**ACTION ITEM**
Skip the pictures, please, and write out exactly the lines from the opening of the data through the line containing "Site, you agree".

**Stored data entries**
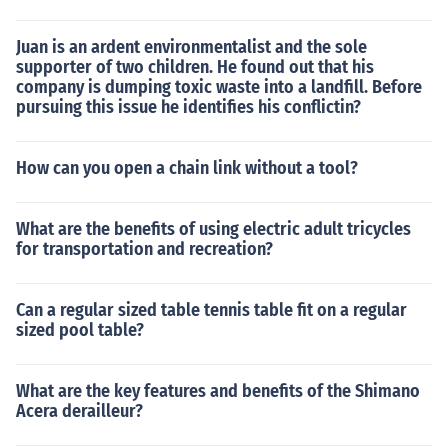
Juan is an ardent environmentalist and the sole
supporter of two children. He found out that his
company is dumping toxic waste into a landfill. Before
pursuing this issue he identifies his conflictin?
How can you open a chain link without a tool?
What are the benefits of using electric adult tricycles
for transportation and recreation?
Can a regular sized table tennis table fit on a regular
sized pool table?
What are the key features and benefits of the Shimano
Acera derailleur?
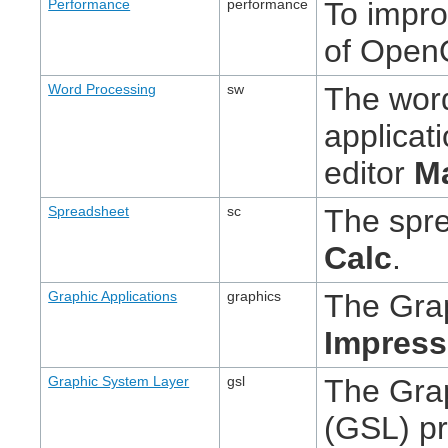
Performance
performance
To impr
of OpenO
Word Processing
sw
The wor
applicat
editor
M
Spreadsheet
sc
The spre
Calc
.
Graphic Applications
graphics
The Grap
Impress
Graphic System Layer
gsl
The Gra
(GSL) pr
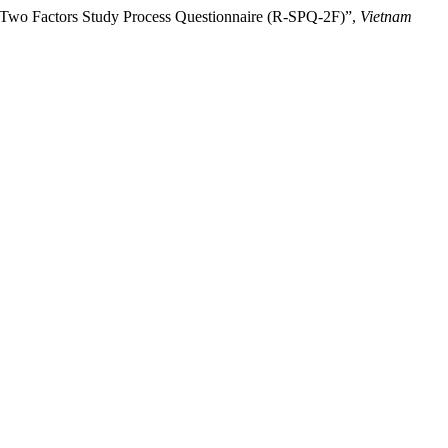
ed Two Factors Study Process Questionnaire (R-SPQ-2F)”,
Vietnam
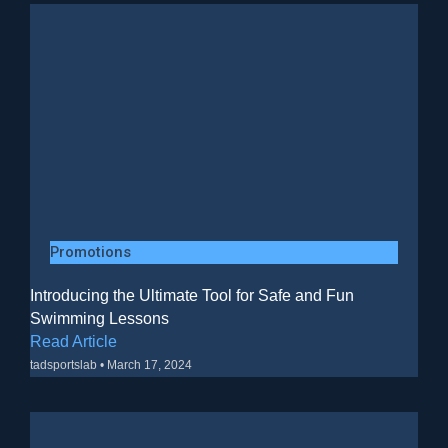
Promotions
Introducing the Ultimate Tool for Safe and Fun
Swimming Lessons
Read Article
tadsportslab
March 17, 2024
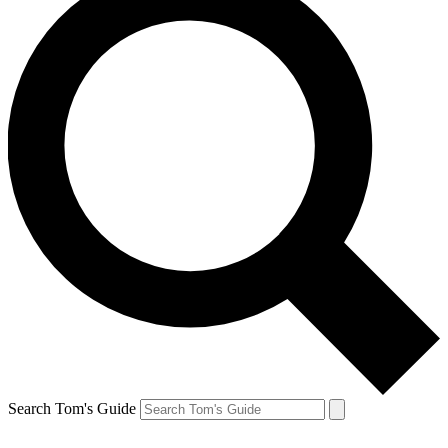
Search Tom's Guide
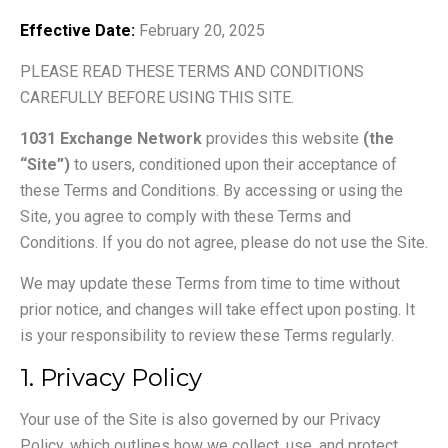
Effective Date:
February 20, 2025
PLEASE READ THESE TERMS AND CONDITIONS
CAREFULLY BEFORE USING THIS SITE.
1031 Exchange Network
provides this website
(the
“Site”)
to users, conditioned upon their acceptance of
these Terms and Conditions. By accessing or using the
Site, you agree to comply with these Terms and
Conditions. If you do not agree, please do not use the Site.
We may update these Terms from time to time without
prior notice, and changes will take effect upon posting. It
is your responsibility to review these Terms regularly.
1. Privacy Policy
Your use of the Site is also governed by our Privacy
Policy, which outlines how we collect, use, and protect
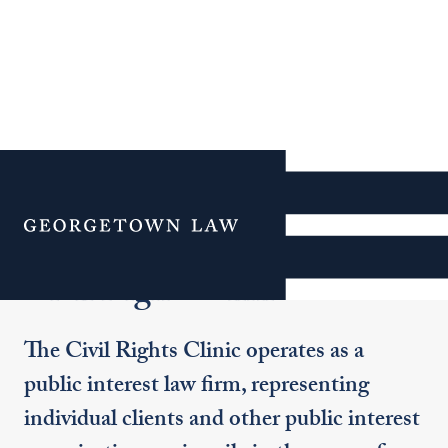
Additional Navigation
Menu
Civil Rights Clinic
The Civil Rights Clinic operates as a
public interest law firm, representing
individual clients and other public interest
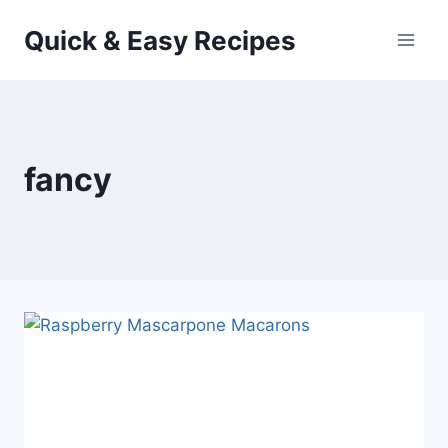
Skip
Quick & Easy Recipes
to
content
fancy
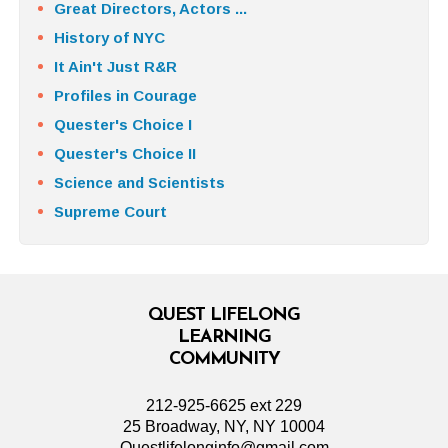
Great Directors, Actors ...
History of NYC
It Ain't Just R&R
Profiles in Courage
Quester's Choice I
Quester's Choice II
Science and Scientists
Supreme Court
QUEST LIFELONG
LEARNING
COMMUNITY
212-925-6625 ext 229
25 Broadway, NY, NY 10004
Questlifelonginfo@gmail.com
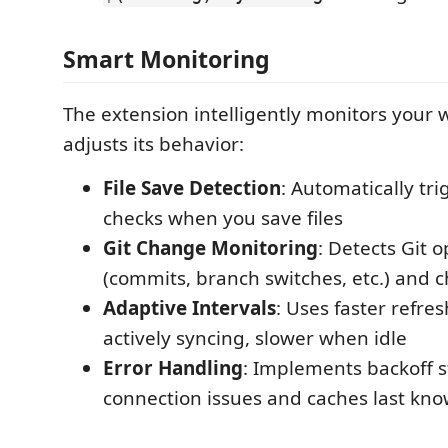
Smart Monitoring
The extension intelligently monitors your
adjusts its behavior:
File Save Detection
: Automatically tri
checks when you save files
Git Change Monitoring
: Detects Git 
(commits, branch switches, etc.) and c
Adaptive Intervals
: Uses faster refre
actively syncing, slower when idle
Error Handling
: Implements backoff s
connection issues and caches last kno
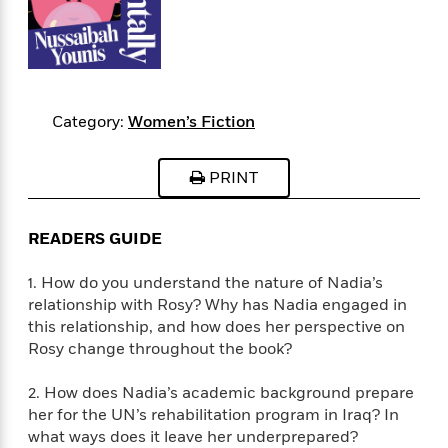
s
e
o
o
h
b
l
e
s
r
r
i
a
e
s
s
t
t
s
m
b
E
h
h
W
a
r
n
y
y
e
i
A
t
Category:
Women’s Fiction
e
t
w
e
k
y
H
a
r
B
B
B
a
r
PRINT
)
o
e
e
n
d
o
s
s
R
K
W
k
t
t
o
a
i
READERS GUIDE
C
s
s
m
n
n
l
e
e
a
g
n
1. How do you understand the nature of Nadia’s
u
l
l
n
e
relationship with Rosy? Why has Nadia engaged in
b
l
l
t
r
this relationship, and how does her perspective on
P
e
e
a
s
E
Rosy change throughout the book?
i
r
r
s
m
c
s
s
y
i
2. How does Nadia’s academic background prepare
k
B
l
C
her for the UN’s rehabilitation program in Iraq? In
s
o
y
o
what ways does it leave her underprepared?
o
o
G
A
H
m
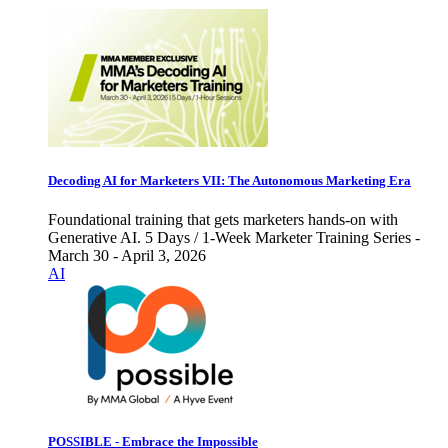
Decoding AI for Marketers VII: The Autonomous Marketing Era
Foundational training that gets marketers hands-on with
Generative AI. 5 Days / 1-Week Marketer Training Series -
March 30 - April 3, 2026
AI
POSSIBLE - Embrace the Impossible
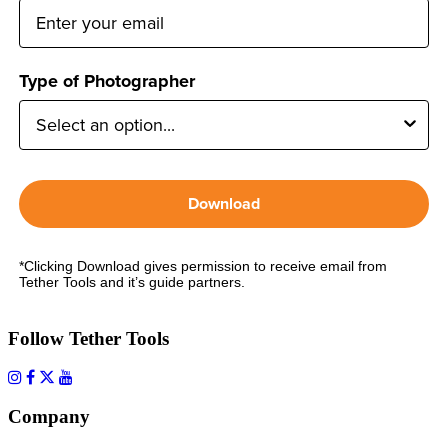
Type of Photographer
Download
*Clicking Download gives permission to receive email from
Tether Tools and it’s guide partners.
Follow Tether Tools
Company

**RESULT BELOW**
Juan is an ardent environmentalist and the sole
supporter of two children. He found out that his
company is dumping toxic waste into a landfill. Before
pursuing this issue he identifies his conflictin?
How can you open a chain link without a tool?
What are the benefits of using electric adult tricycles
for transportation and recreation?
Can a regular sized table tennis table fit on a regular
sized pool table?
What are the key features and benefits of the Shimano
Acera derailleur?
Performance
performance
To impr
of OpenO
Word Processing
sw
The wor
applicat
editor
M
Spreadsheet
sc
The spre
Calc
.
Graphic Applications
graphics
The Grap
Impress
Graphic System Layer
gsl
The Gra
(GSL) pr
ed Two Factors Study Process Questionnaire (R-SPQ-2F)”,
Vietnam
Promotions
Introducing the Ultimate Tool for Safe and Fun
Swimming Lessons
Read Article
tadsportslab
March 17, 2024
Search Tom's Guide
Effective Date:
February 20, 2025
PLEASE READ THESE TERMS AND CONDITIONS
CAREFULLY BEFORE USING THIS SITE.
1031 Exchange Network
provides this website
(the
“Site”)
to users, conditioned upon their acceptance of
these Terms and Conditions. By accessing or using the
Site, you agree to comply with these Terms and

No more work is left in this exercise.